# inkscape extension problem...



## draco (Feb 13, 2017)

Hello,
I have installed FreeBSD 11.0, Mate desktop and Inkscape (0.91) with py27-lxml, py26-numpy.
(I installed with pkg, not source).
After installation, I tried extension->modify path->perspective with some stuff. But it doesn't work.
ex)
1. draw rectangle and set the object to path.
2. draw target shape with bezier pen.
3. tried to apply perspective tool. but it doesn't apply.
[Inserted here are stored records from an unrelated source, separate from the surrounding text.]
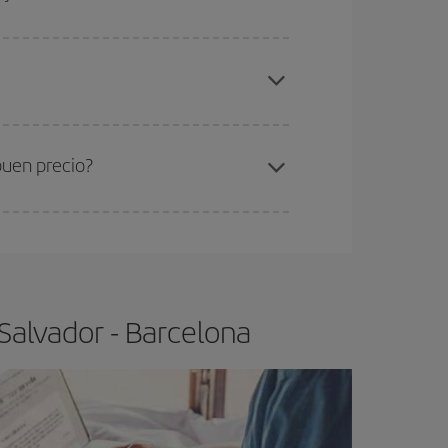
gunos
horarios
puede que te hagan ahorrar aún
elo y de que las tarifas más baratas (turista)
lvador-Barcelona-dest
.
ra el vuelo más barato.
buen precio?
ser flexible.
Lo normal es que
cuanto antes
 poco abiertos, podrás
elegir el precio más
Salvador - Barcelona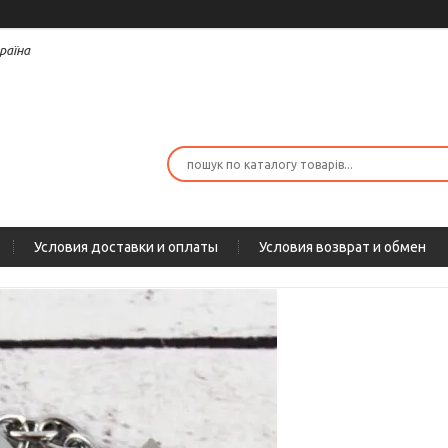
раїна
Условия доставки и оплаты
Условия возврат и обмен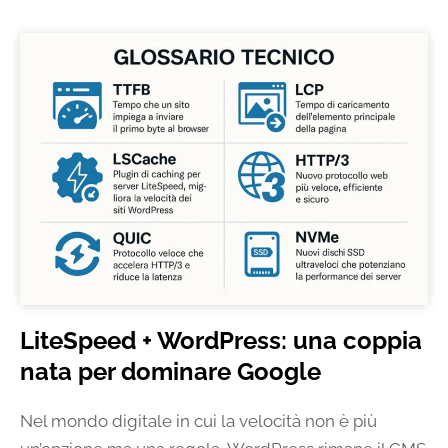
LiteSpeed + WordPress: una coppia
nata per dominare Google
Nel mondo digitale in cui la velocità non è più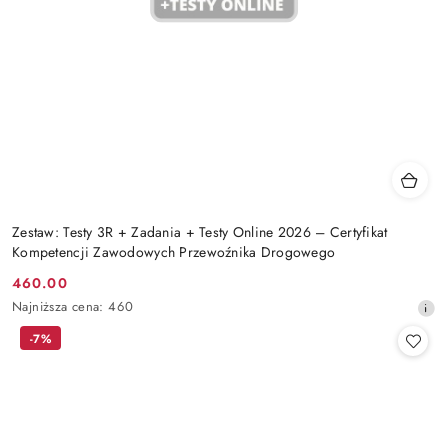
Zestaw: Testy 3R + Zadania + Testy Online 2026 – Certyfikat
Kompetencji Zawodowych Przewoźnika Drogowego
460.00
Cena
Najniższa
Najniższa cena:
460
promocyjna:
cena
-7%
z
30
dni
przed
obniżką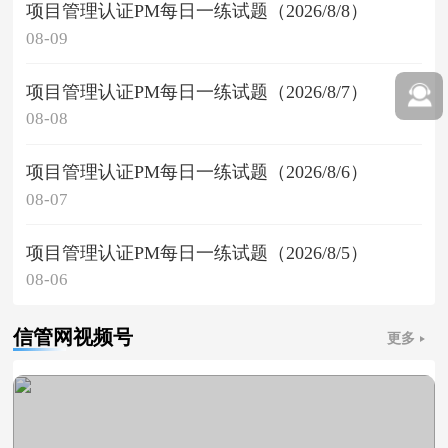
项目管理认证PM每日一练试题（2026/8/8）
08-09
项目管理认证PM每日一练试题（2026/8/7）
08-08
项目管理认证PM每日一练试题（2026/8/6）
08-07
项目管理认证PM每日一练试题（2026/8/5）
08-06
信管网视频号
更多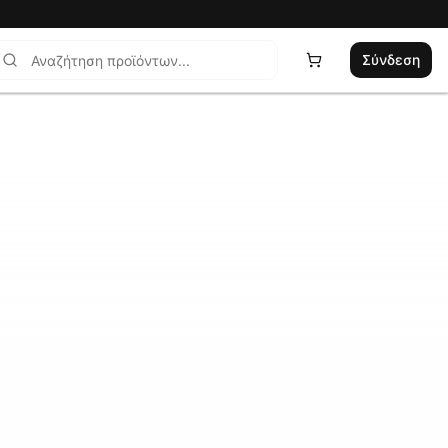
Σύνδεση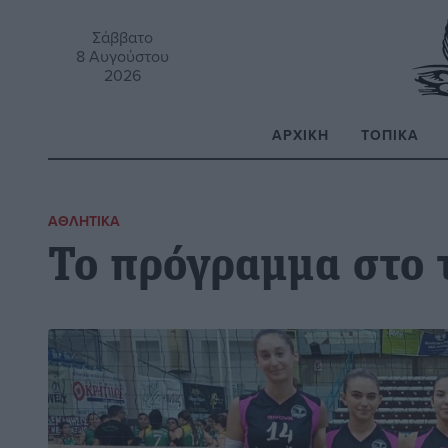
Σάββατο
8 Αυγούστου
2026
ΑΡΧΙΚΉ
ΤΟΠΙΚΆ
Α
ΑΘΛΗΤΙΚΆ
Το πρόγραμμα στο τ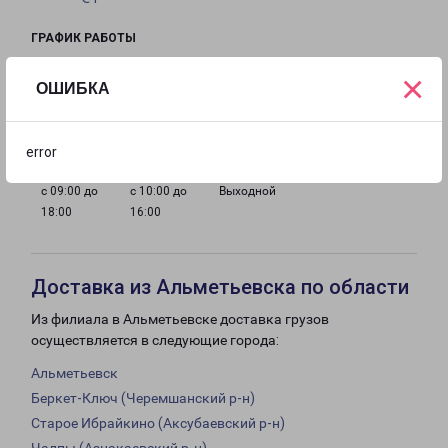
ГРАФИК РАБОТЫ
×
ОШИБКА
с 09:00 до
с 09:00 до
с 09:00 до
с 09:00 до
18:00
18:00
18:00
18:00
error
с 09:00 до
с 10:00 до
Выходной
18:00
16:00
Доставка из Альметьевска по области
Из филиала в Альметьевске доставка грузов
осуществляется в следующие города:
Альметьевск
Беркет-Ключ (Черемшанский р-н)
Старое Ибрайкино (Аксубаевский р-н)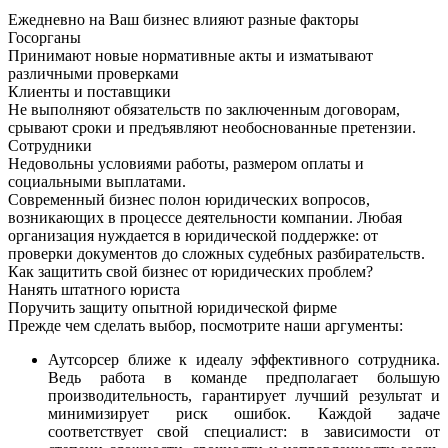
Ежедневно на Ваш бизнес влияют разные факторы
Госорганы
Принимают новые нормативные акты и изматывают
различными проверками
Клиенты и поставщики
Не выполняют обязательств по заключенным договорам,
срывают сроки и предъявляют необоснованные претензии.
Сотрудники
Недовольны условиями работы, размером оплаты и
социальными выплатами.
Современный бизнес полон юридических вопросов,
возникающих в процессе деятельности компании. Любая
организация нуждается в юридической поддержке: от
проверки документов до сложных судебных разбирательств.
Как защитить свой бизнес от юридических проблем?
Нанять штатного юриста
Поручить защиту опытной юридической фирме
Прежде чем сделать выбор, посмотрите наши аргументы:
Аутсорсер ближе к идеалу эффективного сотрудника.
Ведь работа в команде предполагает большую
производительность, гарантирует лучший результат и
минимизирует риск ошибок. Каждой задаче
соответствует свой специалист: в зависимости от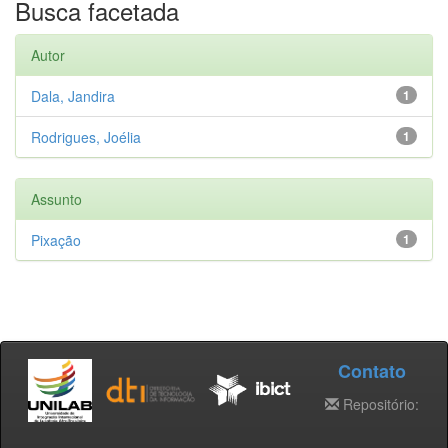
Busca facetada
Autor
Dala, Jandira
1
Rodrigues, Joélia
1
Assunto
Pixação
1
Contato
Repositório: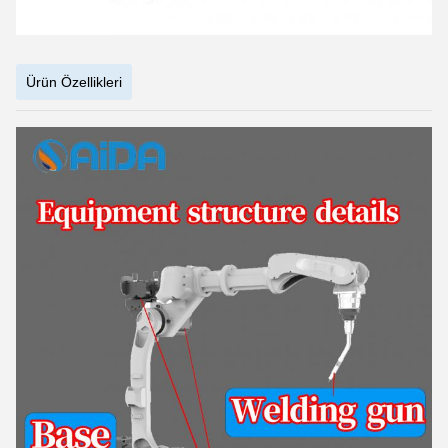
Ürün Özellikleri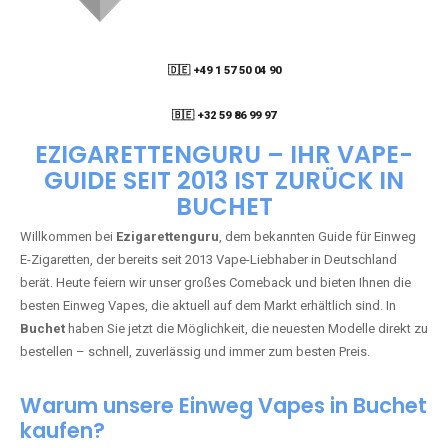
🇩🇪 +49 1 57 50 04 90
05
🇧🇪 +32 59 86 99 97
EZIGARETTENGURU – IHR VAPE-
GUIDE SEIT 2013 IST ZURÜCK IN
BUCHET
Willkommen bei
Ezigarettenguru
, dem bekannten Guide für Einweg
E-Zigaretten, der bereits seit 2013 Vape-Liebhaber in Deutschland
berät. Heute feiern wir unser großes Comeback und bieten Ihnen die
besten Einweg Vapes, die aktuell auf dem Markt erhältlich sind. In
Buchet
haben Sie jetzt die Möglichkeit, die neuesten Modelle direkt zu
bestellen – schnell, zuverlässig und immer zum besten Preis.
Warum unsere Einweg Vapes in Buchet
kaufen?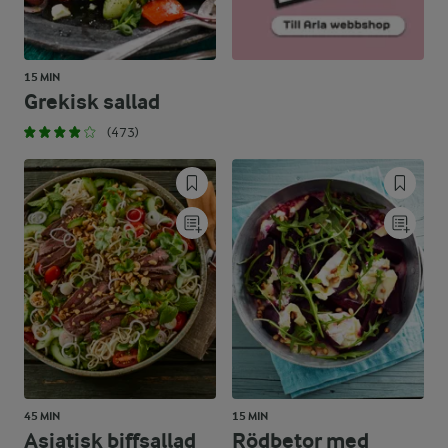
15 MIN
Grekisk sallad
(473)
45 MIN
15 MIN
Asiatisk biffsallad
Rödbetor med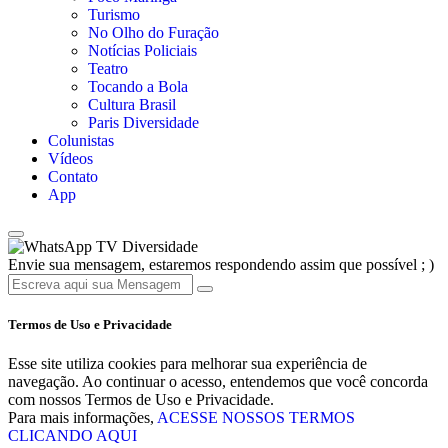
Turismo
No Olho do Furação
Notícias Policiais
Teatro
Tocando a Bola
Cultura Brasil
Paris Diversidade
Colunistas
Vídeos
Contato
App
TV Diversidade
Envie sua mensagem, estaremos respondendo assim que possível ; )
Termos de Uso e Privacidade
Esse site utiliza cookies para melhorar sua experiência de
navegação. Ao continuar o acesso, entendemos que você concorda
com nossos Termos de Uso e Privacidade.
Para mais informações,
ACESSE NOSSOS TERMOS
CLICANDO AQUI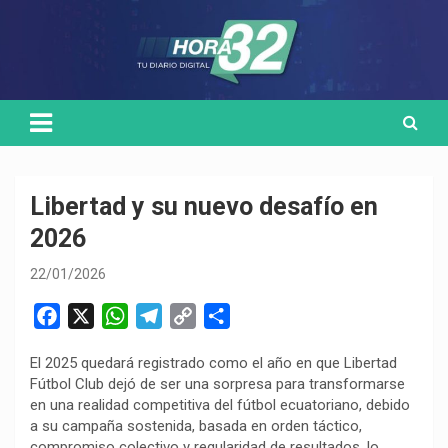
Skip
Medio de comunicación digital
HORA32
to
content
Libertad y su nuevo desafío en
2026
22/01/2026
F
X
W
T
C
C
a
h
e
o
o
El 2025 quedará registrado como el año en que Libertad
c
a
l
p
m
Fútbol Club dejó de ser una sorpresa para transformarse
e
t
e
y
p
en una realidad competitiva del fútbol ecuatoriano, debido
b
s
g
L
a
a su campaña sostenida, basada en orden táctico,
o
A
r
i
r
compromiso colectivo y regularidad de resultados, lo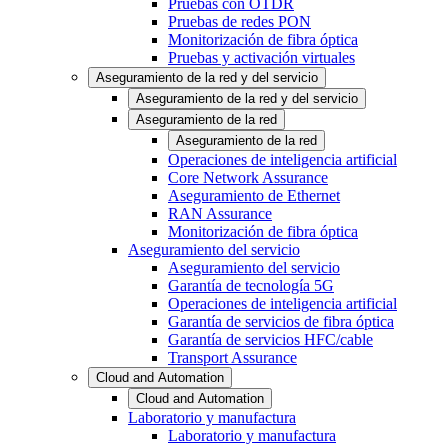
Pruebas con OTDR
Pruebas de redes PON
Monitorización de fibra óptica
Pruebas y activación virtuales
Aseguramiento de la red y del servicio
Aseguramiento de la red y del servicio
Aseguramiento de la red
Aseguramiento de la red
Operaciones de inteligencia artificial
Core Network Assurance
Aseguramiento de Ethernet
RAN Assurance
Monitorización de fibra óptica
Aseguramiento del servicio
Aseguramiento del servicio
Garantía de tecnología 5G
Operaciones de inteligencia artificial
Garantía de servicios de fibra óptica
Garantía de servicios HFC/cable
Transport Assurance
Cloud and Automation
Cloud and Automation
Laboratorio y manufactura
Laboratorio y manufactura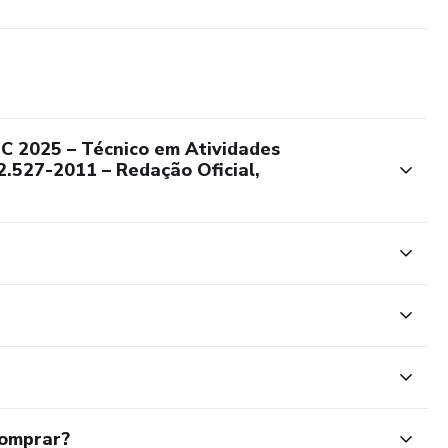
C 2025 – Técnico em Atividades
2.527-2011 – Redação Oficial,
comprar?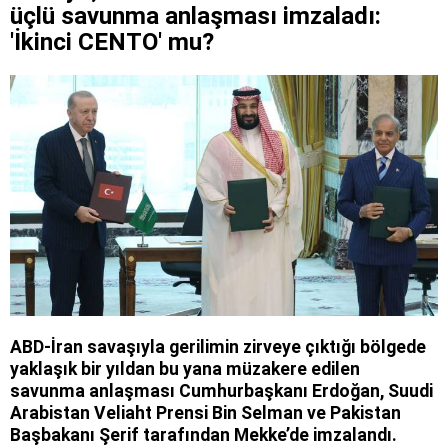
üçlü savunma anlaşması imzaladı:
'İkinci CENTO' mu?
ABD-İran savaşıyla gerilimin zirveye çıktığı bölgede
yaklaşık bir yıldan bu yana müzakere edilen
savunma anlaşması Cumhurbaşkanı Erdoğan, Suudi
Arabistan Veliaht Prensi Bin Selman ve Pakistan
Başbakanı Şerif tarafından Mekke’de imzalandı.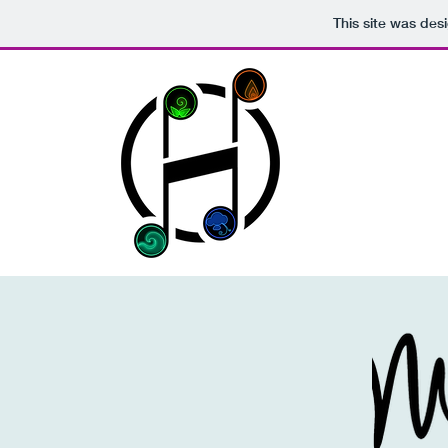
This site was des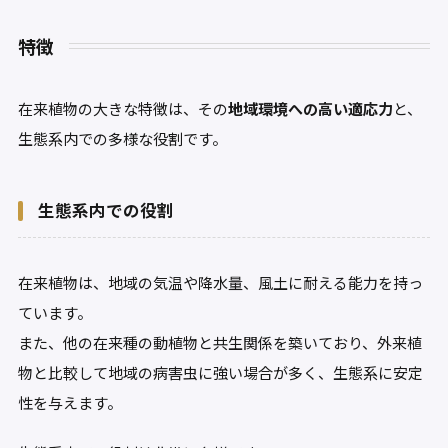
特徴
在来植物の大きな特徴は、その
地域環境への高い適応力
と、
生態系内での多様な役割です。
生態系内での役割
在来植物は、地域の気温や降水量、風土に耐える能力を持っ
ています。
また、他の在来種の動植物と共生関係を築いており、外来植
物と比較して地域の病害虫に強い場合が多く、生態系に安定
性を与えます。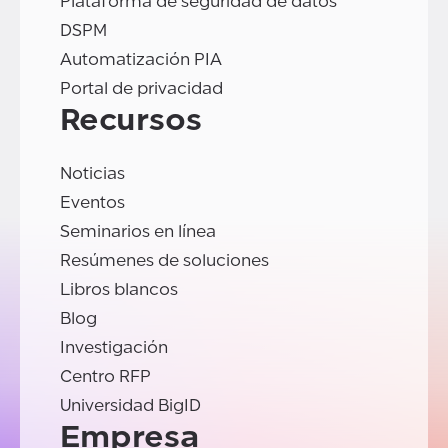
Plataforma de seguridad de datos
DSPM
Automatización PIA
Portal de privacidad
Recursos
Noticias
Eventos
Seminarios en línea
Resúmenes de soluciones
Libros blancos
Blog
Investigación
Centro RFP
Universidad BigID
Empresa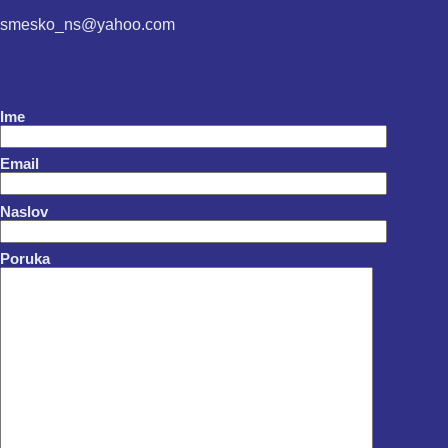
smesko_ns@yahoo.com
Ime
Email
Naslov
Poruka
and I tried barcode in extension->render, it doesn't work also.

How to fix them?

Thank you.


----------



## SirDice (Feb 13, 2017)

draco said:


> Mate desktop and Inkscape (0.91) with py27-lxml, py26-numpy.


This indicates you have a mix of Python 2.6 and 2.7 packages. The default Python version is currently 2.7.


----------



## draco (Feb 13, 2017)

ln -s /usr/local/bin/python2.7 /usr/local/bin/python

Fixed....
thank you.


----------



## SirDice (Feb 13, 2017)

Bad, bad, bad solution that's going to haunt you sooner rather than later. Fix the issue properly.


----------



## draco (Feb 14, 2017)

sorry... i don't understand how to set properly the python default version on system.

do i use alias in .bashrc (i use bash) ?
or do i make my bin directory in home and link python file ?

and i will not use source compile so i don't need to set in make.conf .


----------



## SirDice (Feb 14, 2017)

Remove all the py26-* modules and replace them with their py27-* counterparts.


----------



## draco (Feb 14, 2017)

Okay.
thank you.


----------